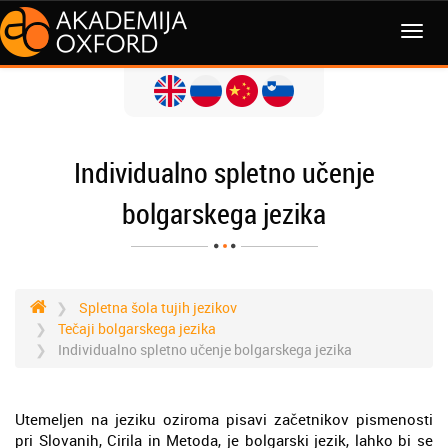
MENI
Individualno spletno učenje
bolgarskega jezika
Spletna šola tujih jezikov
Tečaji bolgarskega jezika
Individualno spletno učenje bolgarskega jezika
Utemeljen na jeziku oziroma pisavi začetnikov pismenosti
pri Slovanih, Cirila in Metoda, je bolgarski jezik, lahko bi se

====

• [TO DO]: None of the pictures belong in the copy; transcribe the rest of the data exactly.

• [ANSWER SECTION]:
MENI
Individualno spletno učenje
bolgarskega jezika
Spletna šola tujih jezikov
Tečaji bolgarskega jezika
Individualno spletno učenje bolgarskega jezika
Utemeljen na jeziku oziroma pisavi začetnikov pismenosti
pri Slovanih, Cirila in Metoda, je bolgarski jezik, lahko bi se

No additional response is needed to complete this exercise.